Dalam percaturan global saat ini, dunia sedang dilanda krisis humanisme hingga level terendah. Tercatat, sudah ada sekitar 23 Negara melegalkan pernikahan sejenis yang kemudian memunculkan benih-benih LGBT (Lesbian, Gay, Biseksual, dan Transgender) dan efeknya langsung menjalar ke Indonesia. Pertanyaan yang menyeruak : Apakah Indonesia juga akan melegalkan pernikahan sesama jenis? Ditolerirkah LGBT itu?
Beberapa hari yang lalu, Majelis Ulama Indonesia (MUI) bersama para pemuka agama memberikan pernyataan sikap tentang maraknya propaganda dan upaya legalitas LGBT. Mereka menyatakan bahwa LGBT bertentangan dengan ajaran agama, Pancasila, UUD 1945, dan UU Perkawinan, serta berdampak negatif terhadap tatanan sosial. Ditambahkan, bahwa para pelaku LGBT pantas dilindungi dari kekerasan dan disembuhkan/direhabilitasi.
Jika dicermati, bahwa sikap MUI dan pemuka agama yang menentang propaganda dan upaya legalitas LGBT itu merupakan sikap yang sudah sesuai dan pas dengan kondisi kehidupan berbangsa dan bernegara kita. Di satu sisi, Pelaku LGBT ditempatkan sebagai warganegara seperti kita semua yang juga memiliki hak untuk dilindungi dari ancaman, kekerasan, penindasan, dan sejenisnya, namun disisi lain, negara juga harus melindungi warganya yang bukan pelaku LGBT dari keresahan maraknya propaganda LGBT yang dapat menggerus dan merusak nilai-nilai luhur, budaya, dan pandangan hidup bangsa.
Terlepas dari hal di atas, faktanya sampai hari ini, memang belum ada aturan yang secara tegas melarang propaganda LGBT. Hal inilah yang kemudian memicu pro-kontra kehadiran aktivitas LGBT di media online, media massa, hingga media sosial. Eskalasi propaganda dan upaya melegalkan LGBT yang dilakukan oleh aktivis LGBT itu sampai saat ini mengalir deras. Bagi saya, sehebat apapun eskalasi itu, walaupun belum ada aturan yang secara tegas melarang propaganda LGBT, bukan berarti propaganda LBGT mendapatkan tempat untuk bersinggah. Mengapa?

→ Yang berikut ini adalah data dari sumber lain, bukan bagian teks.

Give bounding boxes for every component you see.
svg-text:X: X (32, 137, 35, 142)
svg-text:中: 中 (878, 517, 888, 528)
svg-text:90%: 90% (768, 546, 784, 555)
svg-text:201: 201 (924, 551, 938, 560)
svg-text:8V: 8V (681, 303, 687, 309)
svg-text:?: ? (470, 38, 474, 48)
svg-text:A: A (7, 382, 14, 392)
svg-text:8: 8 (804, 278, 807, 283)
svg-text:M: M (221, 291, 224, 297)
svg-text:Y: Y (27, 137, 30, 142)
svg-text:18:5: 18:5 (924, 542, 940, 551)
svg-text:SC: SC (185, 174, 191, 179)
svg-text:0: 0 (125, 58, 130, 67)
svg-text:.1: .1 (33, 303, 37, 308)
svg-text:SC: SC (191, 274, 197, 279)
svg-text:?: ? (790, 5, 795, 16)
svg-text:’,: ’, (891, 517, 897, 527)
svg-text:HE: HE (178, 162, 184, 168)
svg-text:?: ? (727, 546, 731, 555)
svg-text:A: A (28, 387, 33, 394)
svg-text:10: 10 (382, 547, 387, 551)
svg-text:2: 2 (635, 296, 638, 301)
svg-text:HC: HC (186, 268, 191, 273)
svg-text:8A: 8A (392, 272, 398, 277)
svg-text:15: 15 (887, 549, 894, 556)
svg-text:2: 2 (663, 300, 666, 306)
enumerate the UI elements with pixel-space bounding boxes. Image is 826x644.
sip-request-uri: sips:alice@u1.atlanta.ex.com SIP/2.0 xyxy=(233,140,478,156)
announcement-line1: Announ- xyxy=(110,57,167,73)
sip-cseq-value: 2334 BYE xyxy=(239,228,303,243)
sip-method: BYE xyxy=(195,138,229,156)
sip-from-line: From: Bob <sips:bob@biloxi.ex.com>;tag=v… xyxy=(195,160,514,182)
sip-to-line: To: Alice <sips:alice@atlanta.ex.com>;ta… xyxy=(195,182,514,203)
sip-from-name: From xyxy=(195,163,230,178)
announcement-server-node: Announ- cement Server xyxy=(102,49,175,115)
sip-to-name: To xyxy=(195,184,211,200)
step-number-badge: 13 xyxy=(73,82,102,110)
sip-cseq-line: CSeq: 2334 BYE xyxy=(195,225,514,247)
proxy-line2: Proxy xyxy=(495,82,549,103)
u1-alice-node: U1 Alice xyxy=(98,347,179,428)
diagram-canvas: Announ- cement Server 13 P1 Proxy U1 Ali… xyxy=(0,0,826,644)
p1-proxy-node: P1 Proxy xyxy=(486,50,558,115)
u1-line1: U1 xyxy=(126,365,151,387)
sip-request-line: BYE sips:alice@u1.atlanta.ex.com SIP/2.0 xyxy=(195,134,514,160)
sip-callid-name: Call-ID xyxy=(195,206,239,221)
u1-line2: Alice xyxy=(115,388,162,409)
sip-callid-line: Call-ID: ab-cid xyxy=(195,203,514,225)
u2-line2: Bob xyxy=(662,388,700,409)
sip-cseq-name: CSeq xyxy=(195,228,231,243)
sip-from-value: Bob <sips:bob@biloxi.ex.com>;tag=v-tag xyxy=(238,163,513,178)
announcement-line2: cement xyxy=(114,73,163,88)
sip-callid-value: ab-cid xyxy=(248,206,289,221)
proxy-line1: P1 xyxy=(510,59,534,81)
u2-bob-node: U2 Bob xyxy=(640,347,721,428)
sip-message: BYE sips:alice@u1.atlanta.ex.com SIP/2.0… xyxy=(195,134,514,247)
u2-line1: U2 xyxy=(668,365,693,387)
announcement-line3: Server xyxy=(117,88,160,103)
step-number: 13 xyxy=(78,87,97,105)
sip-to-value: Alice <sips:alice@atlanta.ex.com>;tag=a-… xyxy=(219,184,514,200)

Karena bangsa kita memiliki nilai luhur, budaya, dan pandangan hidup bangsa yang berbeda dari negara-negara lainnya khususnya negara yang melegalkan LGBT.
HAM & Pandangan Hidup Bangsa
Para aktivis LGBT dalam berpropaganda selalu membawa isu Hak Asasi Manusia (HAM). Inilah yang dijadikan “jurus pamungkas” untuk mendesak negara agar mengakui eksistensi LGBT. Dalilnya jelas, bahwa mereka ingin diakui, diterima, dan dihormati sebagai komunitas yang bebas sesuka hatinya. Sementara nilai luhur, budaya, dan pandangan hidup bangsa dipinggirkan atas nama HAM.
Terkait dengan hal itu, saya berpandangan, Pertama, Jika isu HAM yang dijadikan jurus, mari kita melihat Pasal 1 angka (1) UU Nomor 39 Tahun 1999 tentang HAM. Di situ didefinisikan bahwa “HAM adalah seperangkat hak yang melekat pada hakikat dan keberadaan manusia sebagai makhluk Tuhan Yang Maha Esa dan merupakan anugerah-Nya yang wajib dihormati, dijunjung tinggi dan dilindungi oleh negara, hukum, pemerintah, dan setiap orang demi kehormatan serta perlindungan harkat dan martabat manusia”. Jadi jelas konteksnya, HAM merupakan karunia Tuhan dan HAM adalah hak yang dimiliki manusia semata-mata karena ia manusia. Maka disini berlaku prinsip kemanusiaan dan ketuhanan. Anugerah Tuhan yang menciptakan kita berpasang-pasangan dengan lawan jenis sudah menjadi standar dalam agama apapun. Suka dengan sesama jenis sudah jelas melecehkan anugrah-Nya dan melanggar fitrah kemanusiaan.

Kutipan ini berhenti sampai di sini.